Я закончил свое обучение в горах Страны Басков и вернулся домой. Но вернулся не один. Кроме нас с Педро, с нами приехала еще одна девушка: волосы ее были черны, как ночь, а глаза – голубые, как вода горных ручьев. Чудесное создание природы, Росита, внучка моего учителя Т. Он отправил ее со мной – с внешней целью повидать Кастилию и Каталонию, познать мир испанской знати, столь далекий от замкнутого мира Бискайи. Но истинным же предназначением Роситы было стать одной из Посвященных. Ибо обладала она тайными силами, еще не разбуженными, но могущество их иногда приводило в трепет даже меня.
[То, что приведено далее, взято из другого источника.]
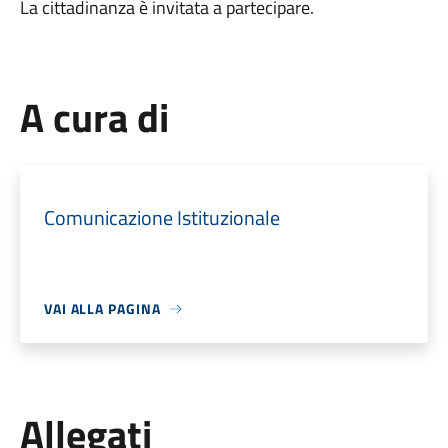
La cittadinanza è invitata a partecipare.
A cura di
Comunicazione Istituzionale
VAI ALLA PAGINA
Allegati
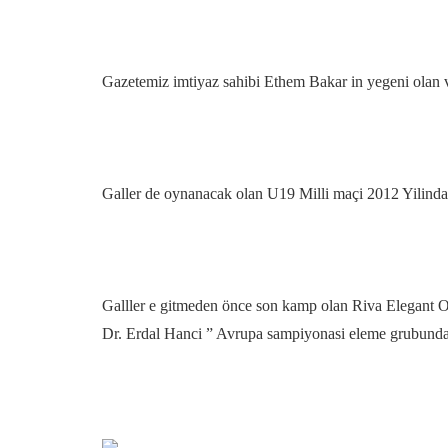
Gazetemiz imtiyaz sahibi Ethem Bakar in yegeni olan 
Galler de oynanacak olan U19 Milli maçi 2012 Yilinda
Galller e gitmeden önce son kamp olan Riva Elegant O
Dr. Erdal Hanci ” Avrupa sampiyonasi eleme grubunda i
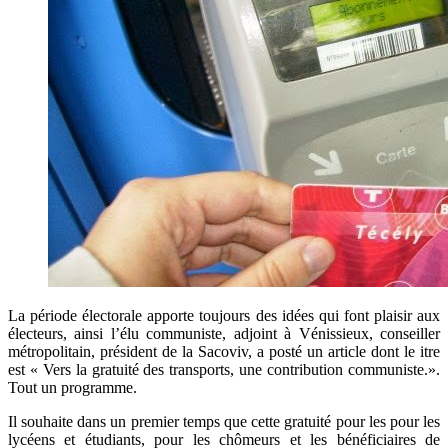
La période électorale apporte toujours des idées qui font plaisir aux
électeurs, ainsi l’élu communiste, adjoint à Vénissieux, conseiller
métropolitain, président de la Sacoviv, a posté un article dont le itre
est « Vers la gratuité des transports, une contribution communiste.».
Tout un programme.
Il souhaite dans un premier temps que cette gratuité pour les pour les
lycéens et étudiants, pour les chômeurs et les bénéficiaires de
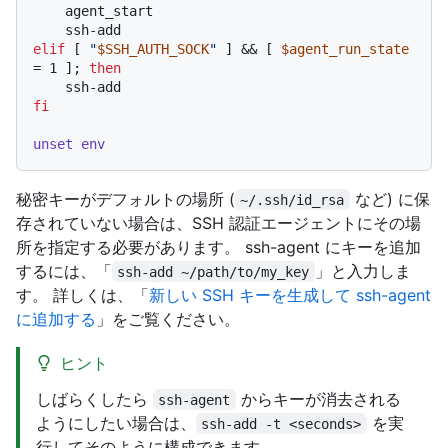
    agent_start

elif
 [ 
"
$SSH_AUTH_SOCK
"
 ] && [ 
$agent_run_state
= 1 ]; 
then
fi
unset
env
秘密キーがデフォルトの場所 (
など) に保
~/.ssh/id_rsa
存されていない場合は、SSH 認証エージェントにその場
所を指定する必要があります。 ssh-agent にキーを追加
するには、「
」と入力しま
ssh-add ~/path/to/my_key
す。 詳しくは、「
新しい SSH キーを生成して ssh-agent
に追加する
」をご覧ください。
ヒント
しばらくしたら
からキーが消去される
ssh-agent
ようにしたい場合は、
を実
ssh-add -t <seconds>
行してそのように構成できます。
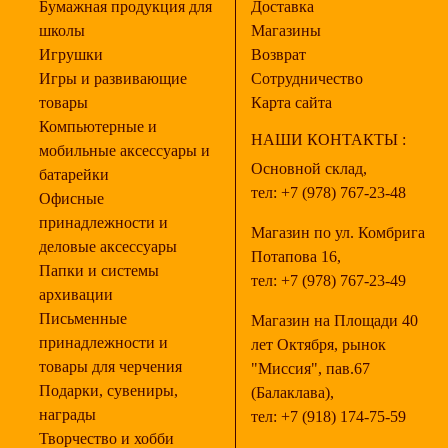
Бумажная продукция для
Доставка
школы
Магазины
Игрушки
Возврат
Игры и развивающие
Сотрудничество
товары
Карта сайта
Компьютерные и
НАШИ КОНТАКТЫ :
мобильные аксессуары и
Основной склад,
батарейки
тел:
+7 (978) 767-23-48
Офисные
принадлежности и
Магазин по ул. Комбрига
деловые аксессуары
Потапова 16,
Папки и системы
тел:
+7 (978) 767-23-49
архивации
Письменные
Магазин на Площади 40
принадлежности и
лет Октября, рынок
товары для черчения
"Миссия", пав.67
Подарки, сувениры,
(Балаклава),
награды
тел:
+7 (918) 174-75-59
Творчество и хобби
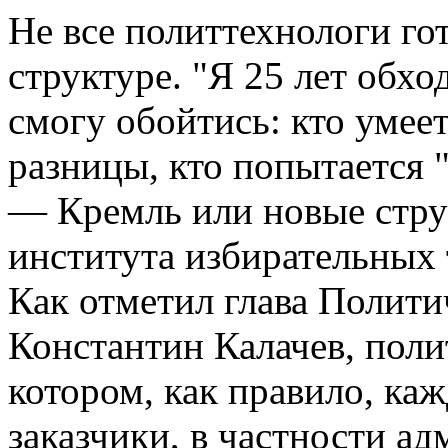
Не все политтехнологи го
структуре. "Я 25 лет обхо
смогу обойтись: кто умеет
разницы, кто попытается 
— Кремль или новые стру
института избирательных 
Как отметил глава Полити
Константин Калачев, поли
котором, как правило, каж
заказчики, в частности а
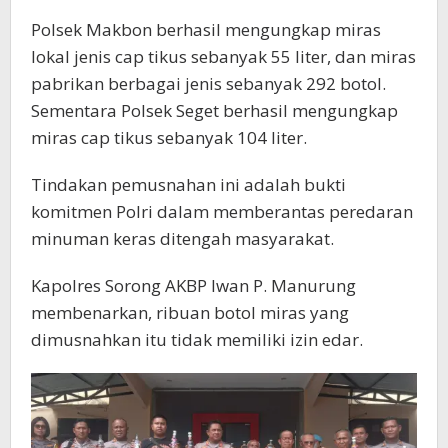
Polsek Makbon berhasil mengungkap miras
lokal jenis cap tikus sebanyak 55 liter, dan miras
pabrikan berbagai jenis sebanyak 292 botol.
Sementara Polsek Seget berhasil mengungkap
miras cap tikus sebanyak 104 liter.
Tindakan pemusnahan ini adalah bukti
komitmen Polri dalam memberantas peredaran
minuman keras ditengah masyarakat.
Kapolres Sorong AKBP Iwan P. Manurung
membenarkan, ribuan botol miras yang
dimusnahkan itu tidak memiliki izin edar.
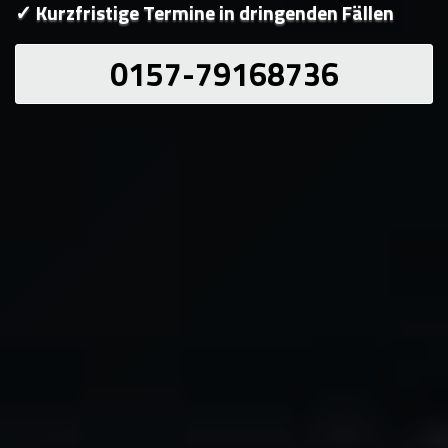
✓ Kurzfristige Termine in dringenden Fällen
0157-79168736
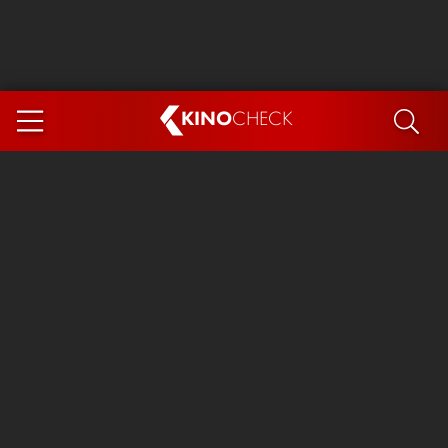
KINO
CHECK
App
DEMNÄCHST IM KINO
Steckerlfischfiasko
Ice Cream Man
Das Ende der Sterne
Exit 8
You, Me & Italy
Marsupilami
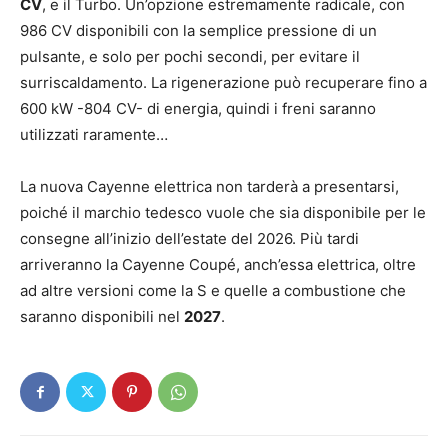
CV
, e il Turbo. Un’opzione estremamente radicale, con
986 CV disponibili con la semplice pressione di un
pulsante, e solo per pochi secondi, per evitare il
surriscaldamento. La rigenerazione può recuperare fino a
600 kW -804 CV- di energia, quindi i freni saranno
utilizzati raramente…
La nuova Cayenne elettrica non tarderà a presentarsi,
poiché il marchio tedesco vuole che sia disponibile per le
consegne all’inizio dell’estate del 2026. Più tardi
arriveranno la Cayenne Coupé, anch’essa elettrica, oltre
ad altre versioni come la S e quelle a combustione che
saranno disponibili nel
2027
.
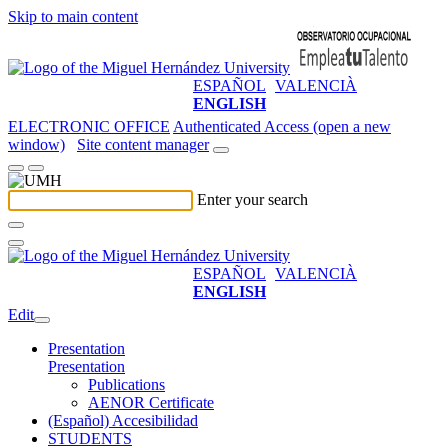
Skip to main content
ESPAÑOL
VALENCIÀ
ENGLISH
ELECTRONIC OFFICE
Authenticated Access (open a new
window)
Site content manager
Enter your search
ESPAÑOL
VALENCIÀ
ENGLISH
Edit
Presentation
Presentation
Publications
AENOR Certificate
(Español) Accesibilidad
STUDENTS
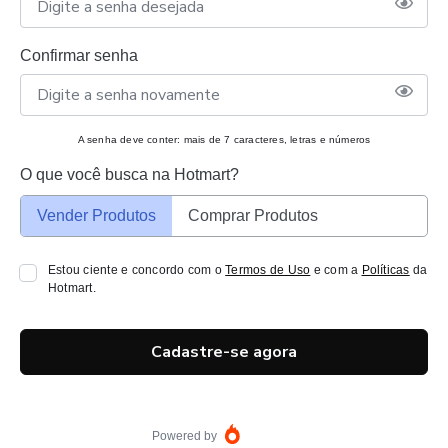
Confirmar senha
A senha deve conter: mais de 7 caracteres, letras e números
O que você busca na Hotmart?
Vender Produtos
Comprar Produtos
Estou ciente e concordo com o
Termos de Uso
e com a
Políticas
da
Hotmart.
Cadastre-se agora
Powered by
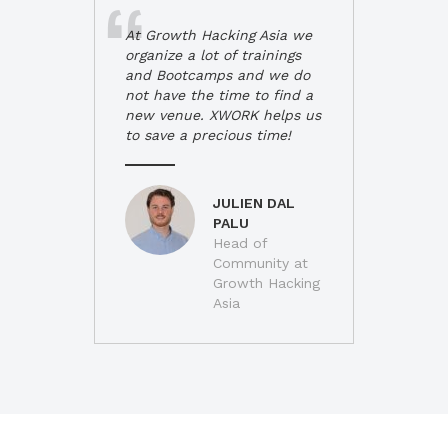
At Growth Hacking Asia we
organize a lot of trainings
and Bootcamps and we do
not have the time to find a
new venue. XWORK helps us
to save a precious time!
JULIEN DAL
PALU
Head of
Community at
Growth Hacking
Asia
Вернувшись, я нашел родину свою ужасной. Казалось, что самые злые силы вырвались из ада и начали победное шествие по многострадальной моей земле. Только происхождение эта сила имела не дьявольское, а человеческое. Алчность и невежество, жестокость и властолюбие сплелись в том, имя чему было – Святая Инквизиция. Многие люди, которых я считал друзьями, пострадали уже от этой черной чумы, и никто не мог считать себя в безопасности. За мною немедленно начали охоту domini canes, и только связи мои и богатство мое помогли избежать мне жалкой участи – быть объявленным еретиком, лишиться всего имущества своего и быть сосланным в монастырь или на галеры.
В это же время мы часто встречались с Фернандо де ла Крусом. В одну из ночей, когда бодрствовали мы с ним, и я пытался научить его некоторым премудростям астрологии, мы вдруг исчислили по звездам, что в некоторый летний день подвергнется наш Clavus великой опасности, и, вероятно, будет даже убит. Таким образом, все предприятие изгнания Дьявола в конце двадцатого века становилось весьма сомнительным. Все это, безусловно, было проделками самого Дьявола, который подготавливал освобождение свое из темницы преисподней и стремился, таким образом, заранее избавиться от своих грядущих противников.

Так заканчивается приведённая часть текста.